Semakin jauh ke dalam keadaan spiritual kita selama shalat mengharuskan kita memiliki kehadiran hati dan mengingat kata-kata yang diucapkan selama sholat.
Doa kita akan terasa lebih pendek, namun ketika kita melihat berapa banyak waktu yang kita habiskan, kita akan berpikir: “Apakah saya hanya menghabiskan waktu 10 menit? Atau bahkan 15 dan 20 menit.”
Seseorang yang mulai menerapkan ini mengatakan bahwa ia berharap sholat tidak akan pernah berakhir.
Perasaan yang Ibn al-Qayyim gambarkan sebagai “pesaing apa yang bersaing untuk … itu adalah makanan bagi jiwa dan kegembiraan mata,” dan dia juga berkata, “Jika perasaan ini meninggalkan hati, seolah-olah itu adalah tubuh tanpa jiwa. ”
Beberapa hubungan manusia dengan Allah terbatas mengikuti perintah dan meninggalkan larangan, sehingga orang tidak masuk neraka. Tentu saja, kita harus mengikuti perintah dan meninggalkan larangan, tapi perlu dilakukan lebih dari sekedar rasa takut dan harapan. Itu juga harus dilakukan karena cinta kepada Allah. Allah berfirman di dalam Al-Qur’an: “… Allah akan membawa [di tempat mereka] orang-orang yang akan Dia cintai dan siapa yang akan mengasihi Dia.” (Al Qur’an, 5:54)
Kita sering menemukan bahwa ketika seorang kekasih bertemu dengan yang dicintai, hati tergerak dan ada kehangatan dalam pertemuan itu. Namun saat kita bertemu dengan Allah, bahkan tidak ada sedikit pun dari perasaan yang sama ini.

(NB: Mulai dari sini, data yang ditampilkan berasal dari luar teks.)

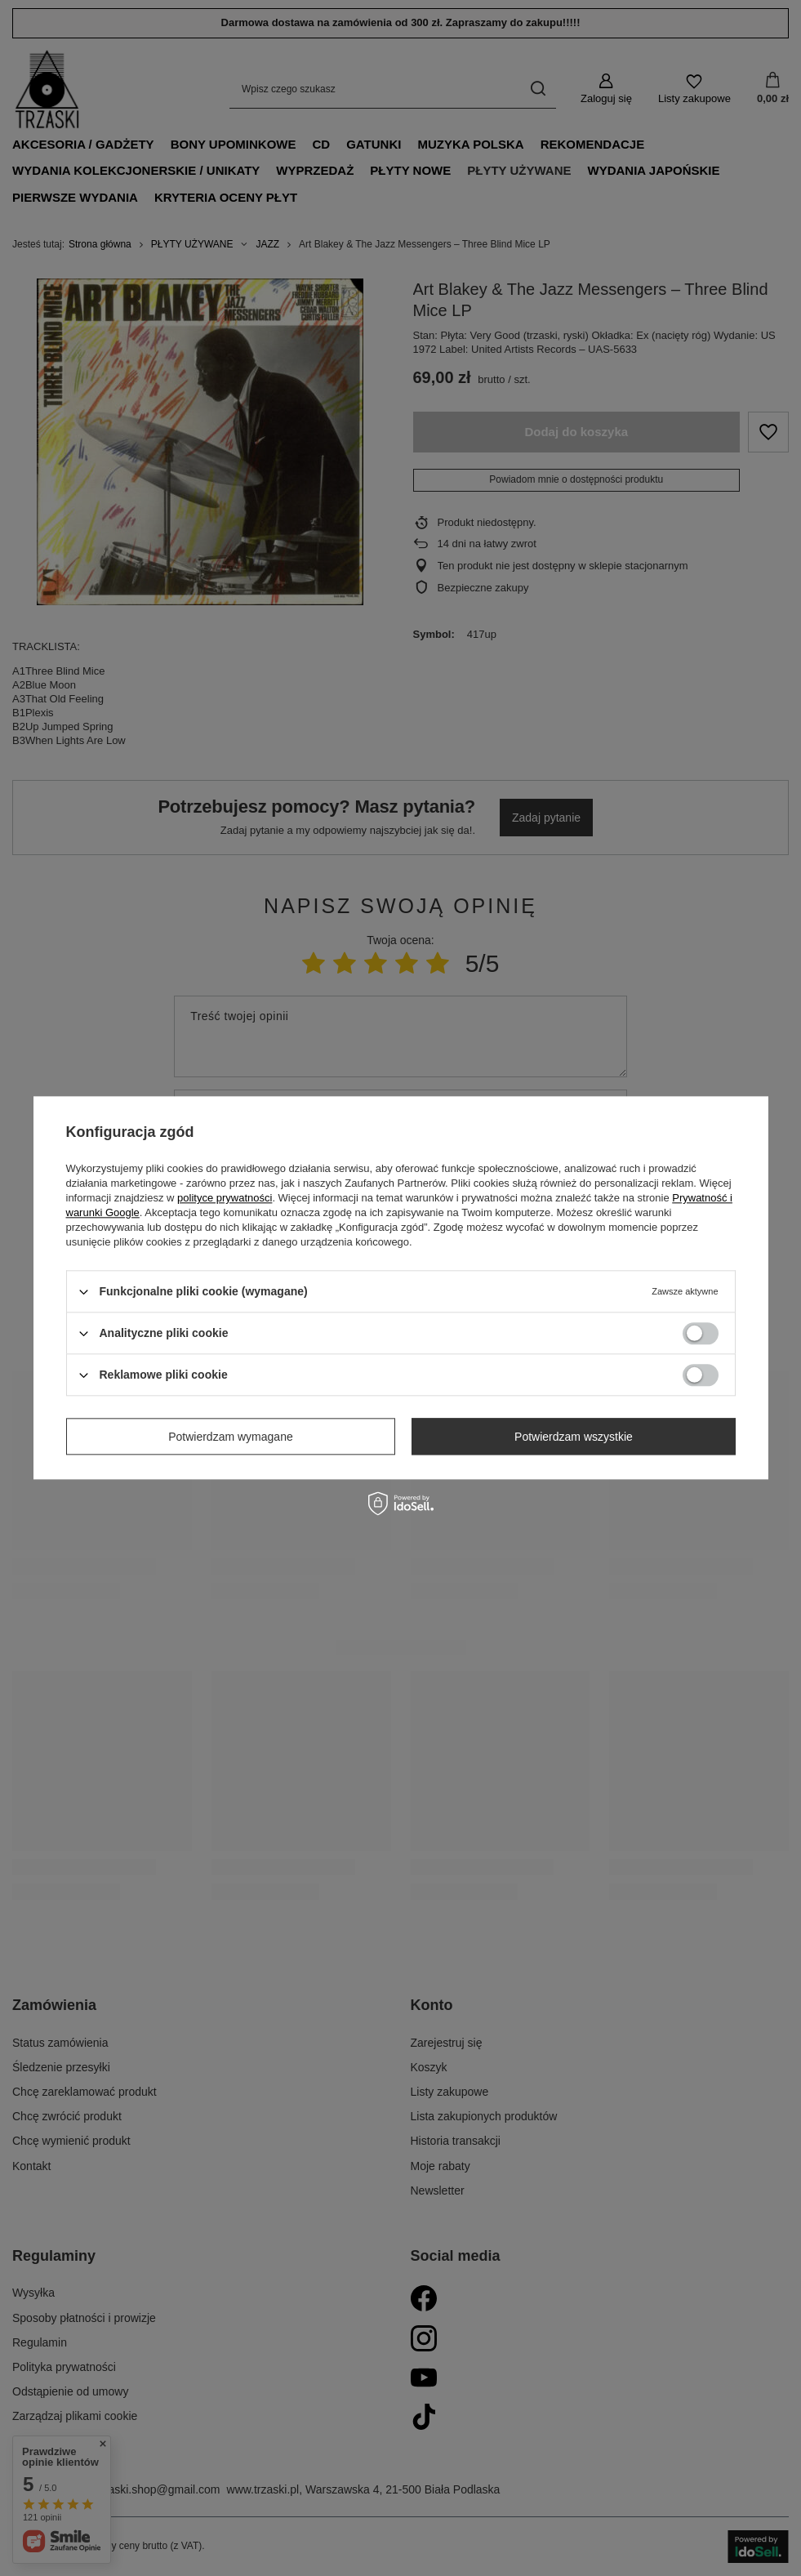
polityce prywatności (224, 1198)
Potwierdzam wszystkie (573, 1436)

Allah berfirman di dalam Al Qur’an: “Dan di antara bangsa-bangsa ada orang-orang yang mengambil selain Allah yang sama dengan Dia. Mereka mencintai mereka karena mereka (seharusnya) mencintai Allah. Tetapi orang-orang yang beriman lebih kuat mencintai Allah. “(QS. 2: 165)
Dan orang-orang yang beriman lebih kuat mencintai Allah. Harus ada perasaan rindu, dan saat kita mengangkat tangan untuk memulai sholat, kehangatan dan cinta harus mengisi hati kita karena kita sekarang bertemu dengan Allah. Doa Nabi Muhammad (saw): “Ya Allah, aku meminta kerinduan untuk bertemu denganmu” (An-Nisa’i, Al-Hakim)
Ibn Al-Qayyim mengatakan dalam bukunya Tareeq Al-Hijratain bahwa Allah menyukai utusan-Nya dan hamba-hamba-Nya yang percaya, dan mereka mengasihi Dia dan tidak ada yang lebih mereka sayangi daripada Dia. Cinta orang tua memiliki rasa manis, seperti halnya cinta anak-anak, tapi cinta Allah jauh melampaui semua itu.
Nabi saw. Bersabda, “Setiap orang yang menggabungkan ketiga kualitas ini akan merasakan manisnya iman: 1) bahwa Allah dan Rasul-Nya lebih berharga darinya daripada yang lainnya; 2) bahwa cintanya kepada orang lain murni karena Tuhan; dan 3) bahwa dia membenci kembalinya rasa tidak percaya sama seperti dia membenci untuk dilemparkan ke dalam api. “(Bukhari)
Jadi, hal pertama yang dia sebutkan adalah: “… bahwa Tuhan dan rasul-Nya lebih dicintainya daripada yang lainnya …”
Ibn Al-Qayyim mengatakan: “Karena ‘tidak ada yang seperti Dia’ (Al Qur’an, 42:11), tidak ada yang seperti mengalami cinta untuk Dia.”
Jika Anda merasakan cinta ini untuk Dia, itu akan menjadi perasaan yang begitu kuat, sangat manis, sehingga Anda berharap shalat tidak akan pernah berakhir.
Apakah Anda benar-benar ingin merasakan cinta ini? Kemudian tanyakan pada diri sendiri: ‘mengapa kamu atau haruskah kamu mencintai Allah?’
Ketahuilah bahwa Anda mencintai orang untuk satu dari tiga alasan, atau semuanya. Pertama, demi kecantikan mereka. Kedua, karena karakter mereka yang agung. Ketiga, karena mereka telah bersikap baik kepada Anda. Dan ketahuilah bahwa Allah menggabungkan ketiga hal ini secara maksimal.